Additionally, women of color are now one of the fastest-growing entrepreneurship segments – American Express found that they’re 4.5x more likely to start a business than other demographics. Black women-owned ventures grew 50% between 2014 and 2019, the highest rate of any female demographic, J.P. Morgan Wealth Management reported.
While women still struggle to gain access to capital and face countless challenges, it’s undeniable that their presence is growing and having an enormous impact on business and culture.
Women embody the resilient spirit of small business
Over the past two years, we’ve faced unprecedented challenges and were reminded of the grit it takes to keep a business alive. While starting and growing a business is daunting no matter who you are, women faced additional challenges this year – just as they have in years past.
Since COVID-19 has made existing inequalities even worse, it’s had a disproportionate impact on women – again, women of color in particular – due to labor market shifts and the unfair expectation that they bear the brunt of cleaning, childcare, and other forms of unpaid care-work.

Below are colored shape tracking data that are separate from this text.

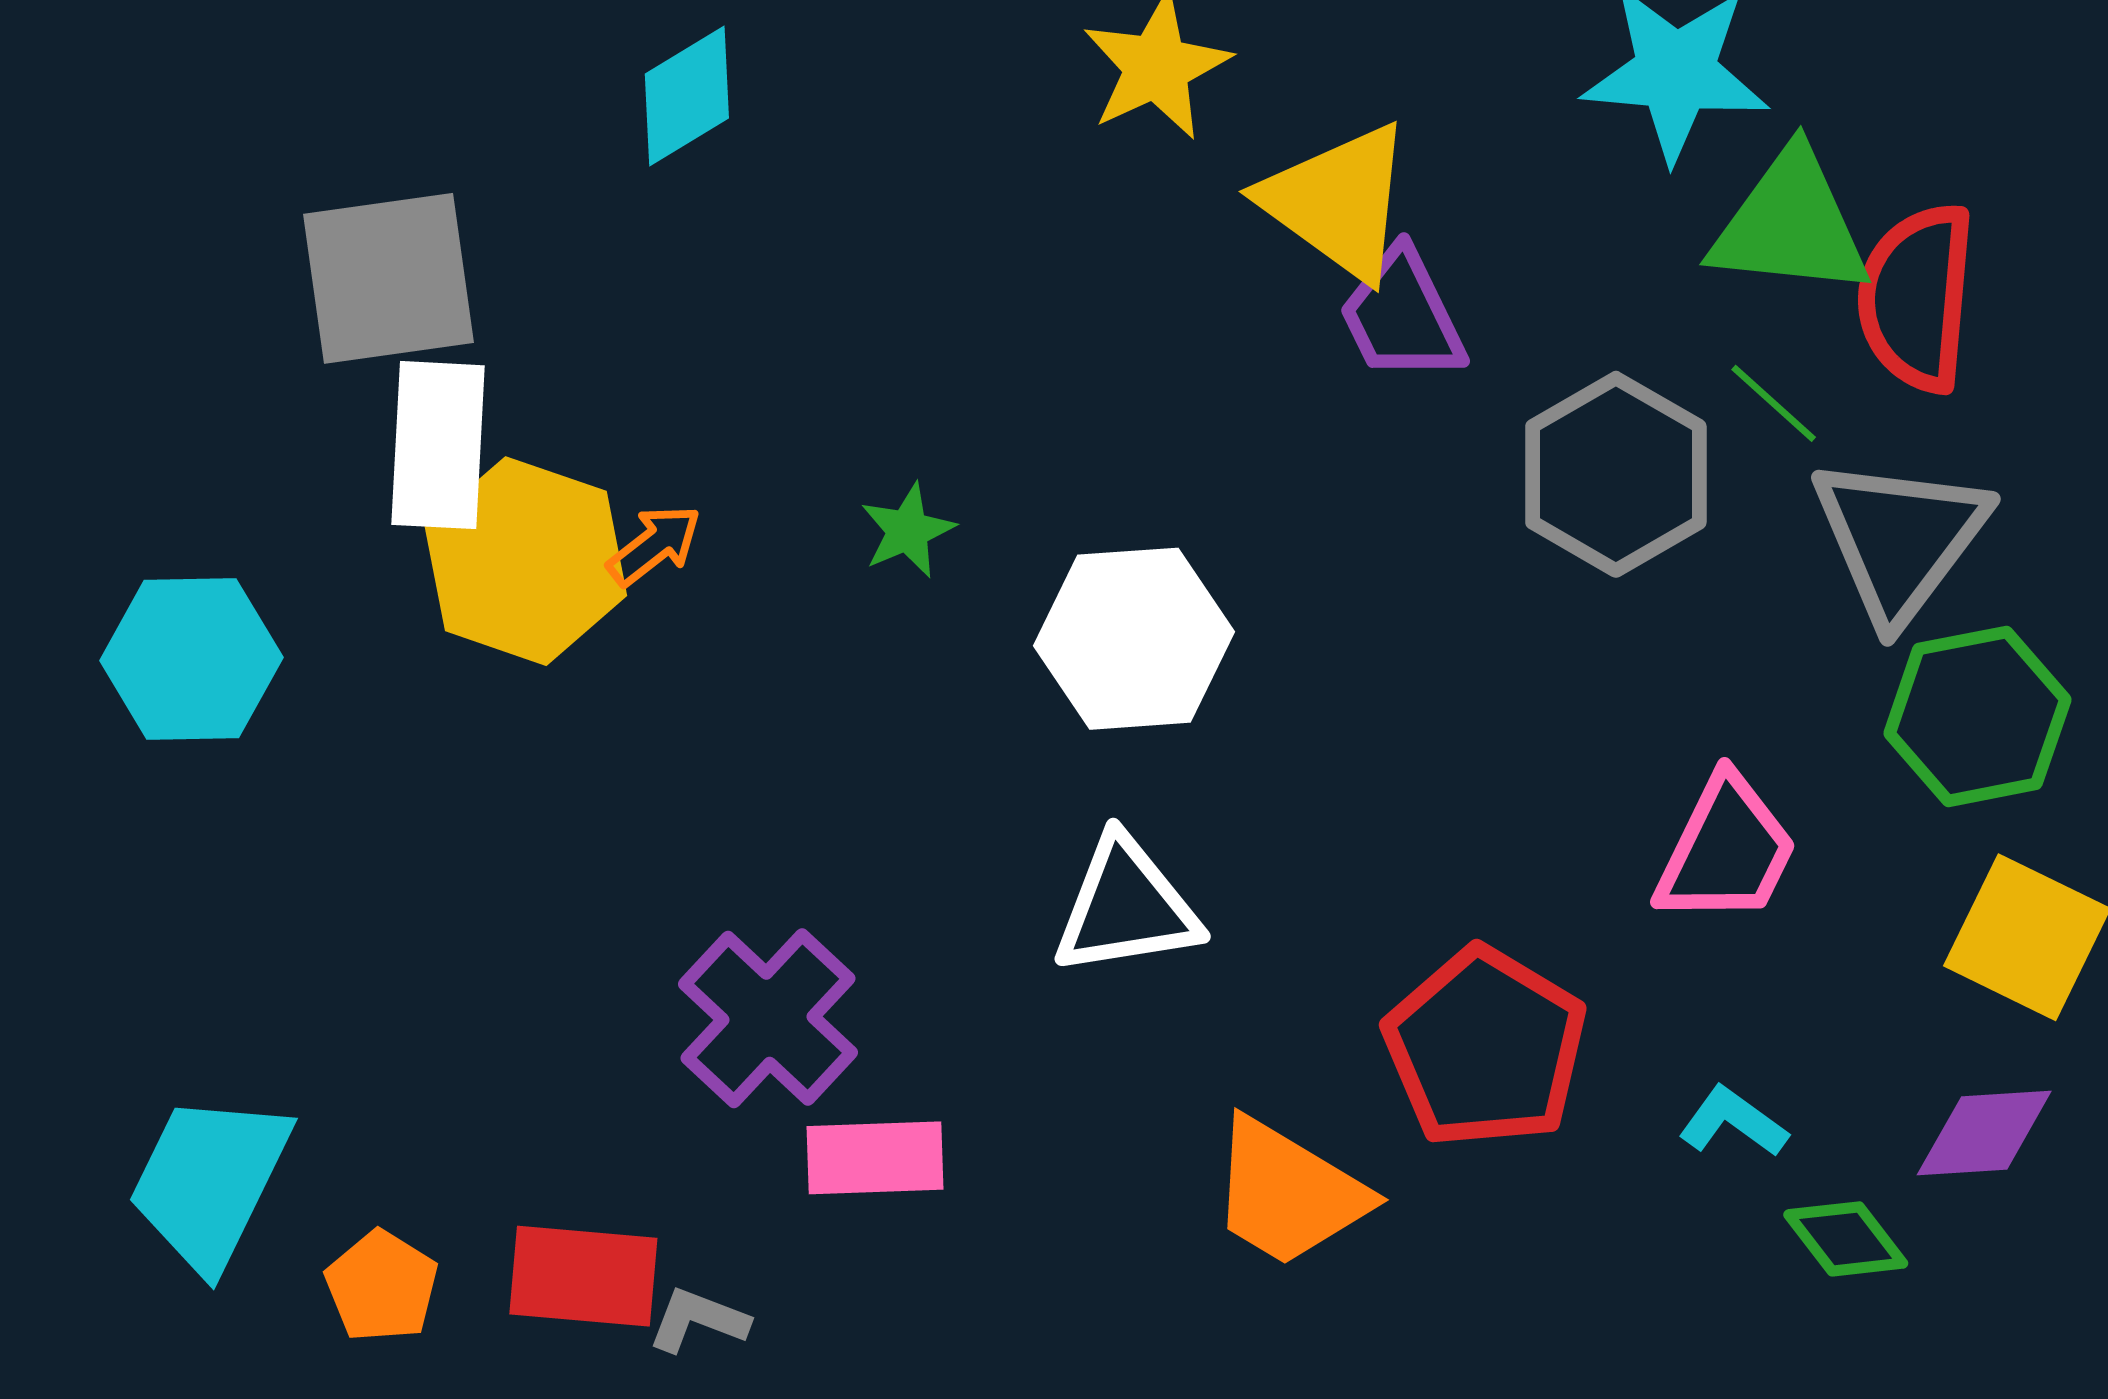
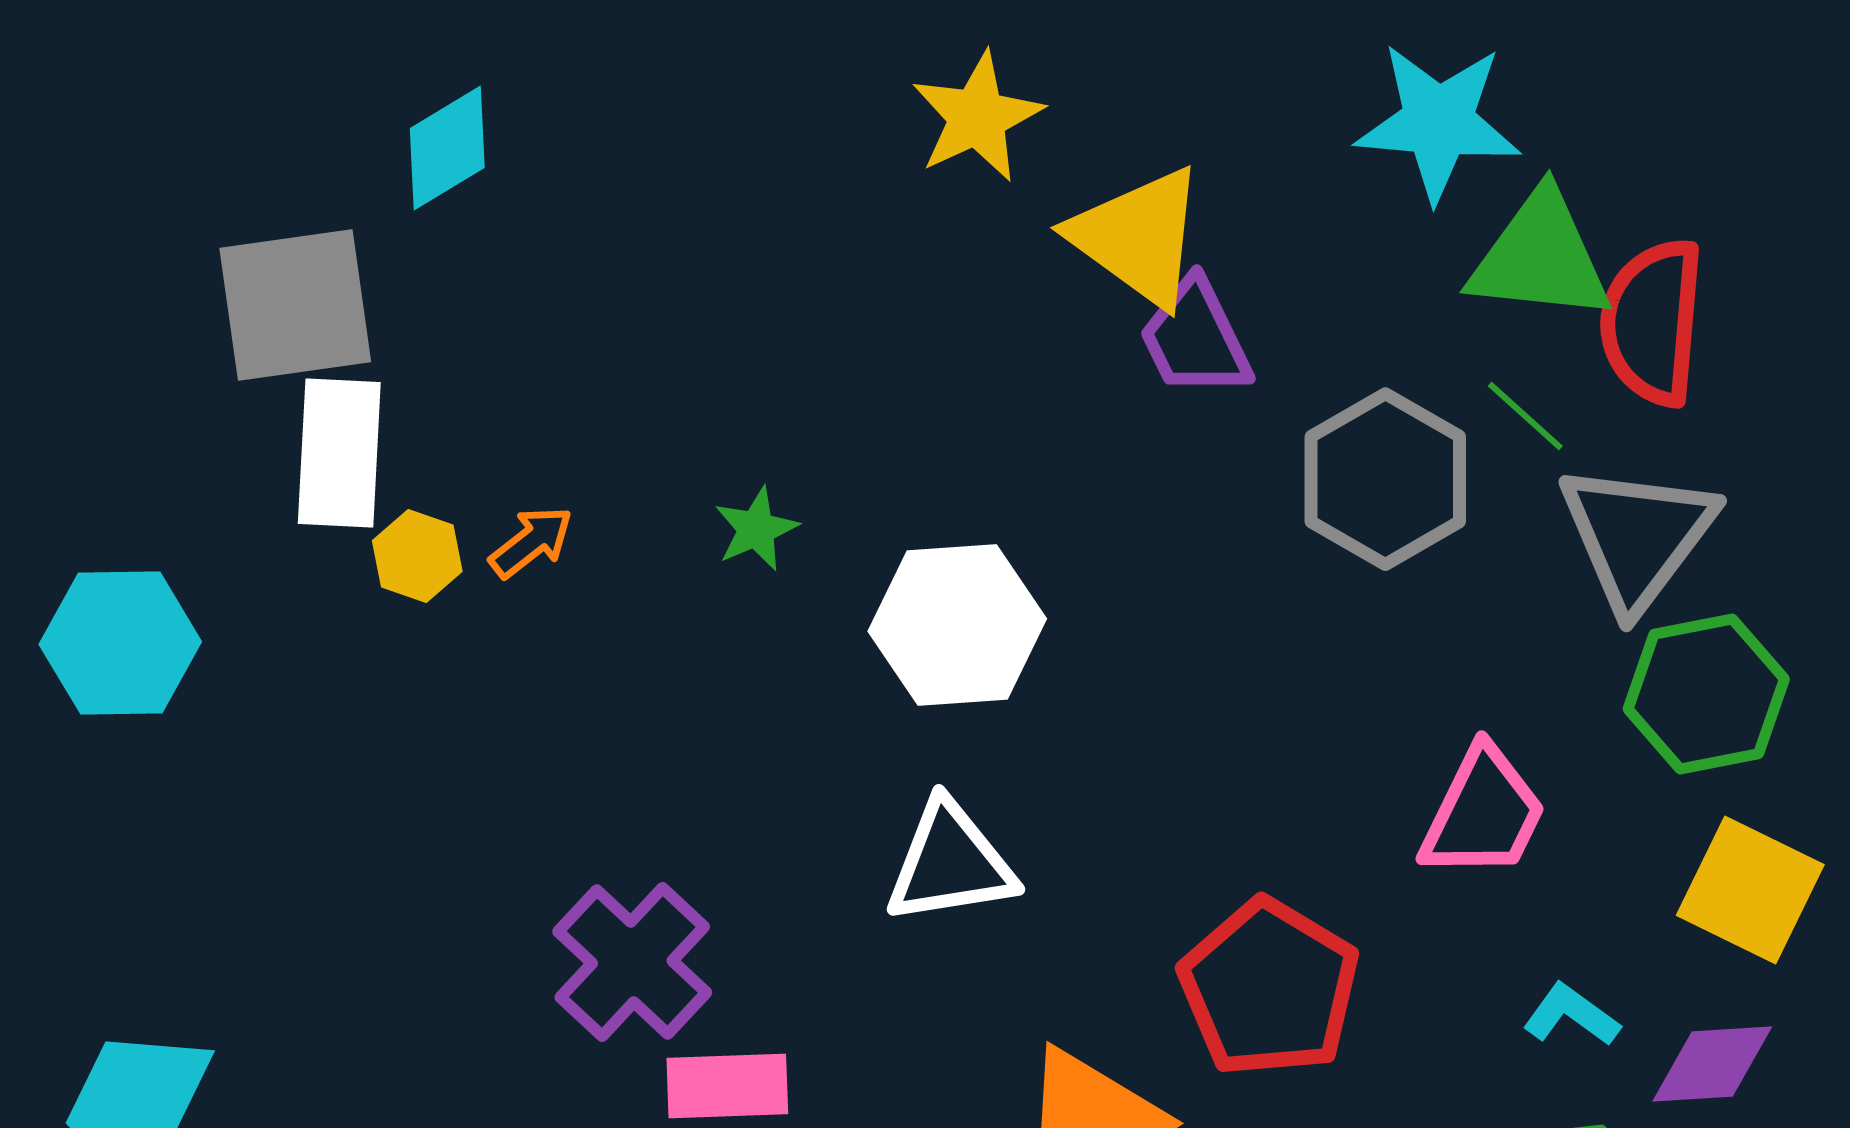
cyan diamond: (687, 96) -> (447, 148), moved
yellow hexagon: (526, 561) -> (417, 556), size x0.5
cyan L-shape: (1733, 1122) -> (1571, 1015), moved

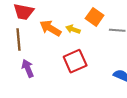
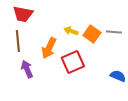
orange square: (95, 17) -> (92, 34), moved
orange arrow: (50, 28) -> (49, 48), moved, turned -95

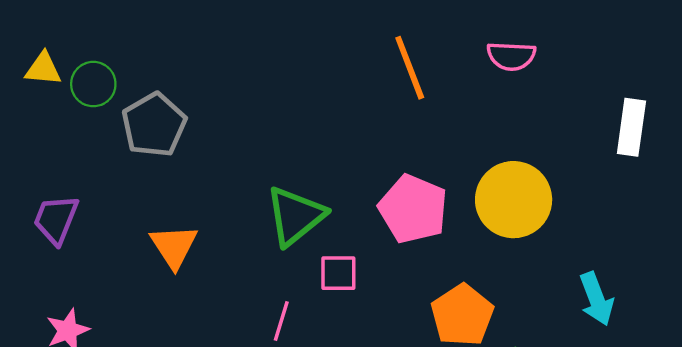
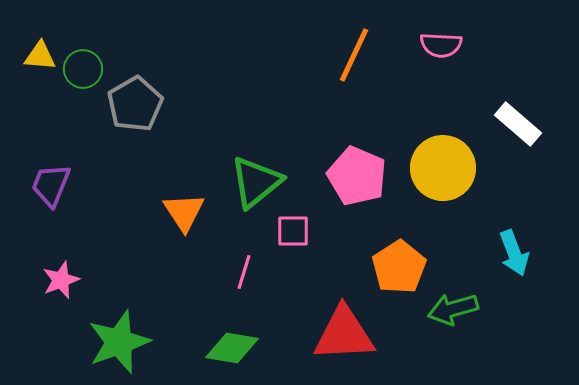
orange line: (410, 68) -> (354, 55), turned 46
white rectangle: (631, 127) -> (518, 124), moved, turned -57
orange triangle: (174, 246) -> (184, 212), moved

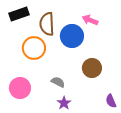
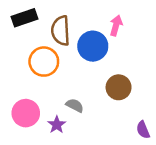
pink arrow: (90, 20) -> (116, 25), turned 84
purple star: (64, 103) -> (57, 125), moved

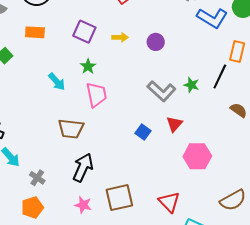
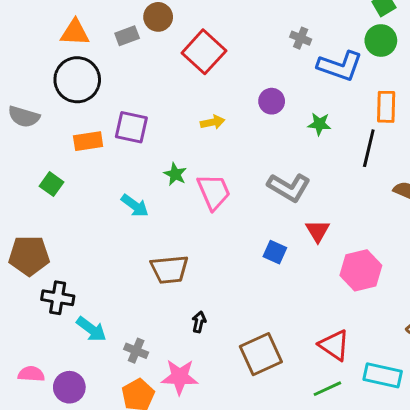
purple square: (84, 32) -> (131, 127), moved
purple circle: (156, 42) -> (272, 101), moved
green star: (191, 85) -> (319, 124), moved
pink trapezoid: (96, 95) -> (214, 192), moved
black arrow: (83, 168) -> (199, 322), size x0.5
pink star: (83, 205) -> (180, 377), moved, size x1.4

Moreover, women already struggle with everything from securing funding to being taken seriously. Nearly 63% dipped into their savings to finance their businesses, a recent Inc. survey reported, and many start businesses out of necessity. Almost half report a lack of advisors and personal mentors, per Inc., and juggle family responsibilities on top of running their businesses.
Despite these hurdles and setbacks, women are pushing forward and continuing to take risks in entrepreneurship. Black women-owned businesses grew by over 500% from 1997 to 2016, according to Inc. – and this growth is only expected to continue. Gusto and the National Association of Women Business Owners found that women of color have also driven the emergence of new businesses during the pandemic, creating their own opportunities amid financial hardship.
Women drive innovation, growth, and team performance
A Harvard Business Review article notes that if businesses want to tap into the $20 trillion market of female consumers, they need to get serious about leveraging female talent. Hiring women boosts the chances of success by 144% for companies focused on understanding female consumers. Companies that ensure women have equal opportunities to speak are far more likely to elicit breakthrough ideas and increase their market share. It’s clear that including women in business leadership isn’t just fair – it’s fundamental to innovation, growth, and overall success.
There’s a ton of scientific evidence that shows how gender and ethnic diversity improve performance. When you expand the backgrounds, experiences, and outlooks of the people on your team, you’re more likely to avoid echo chambers where inherent biases are normalized and groupthink sets in.
For example, research has found that diverse groups can solve problems better than homogenous ones. Additionally, a McKinsey report that covered 366 public companies in various countries and industries found that those with more ethnic and gender diversity performed significantly better than others.
Women managers also prioritize the well-being of their team members, which can help further maximize performance. According to a McKinsey and LeanIn.org study, they’re more likely than their male counterparts to provide emotional support to employees, help them navigate work/life challenges, and take steps to manage or prevent burnout.
Women’s contributions to all areas of society are undeniable – and warrant celebration today and every day. While there is no doubt that women will continue to face challenges in the world of business and beyond, we are committed to supporting them in creating companies that help them live life on their own terms.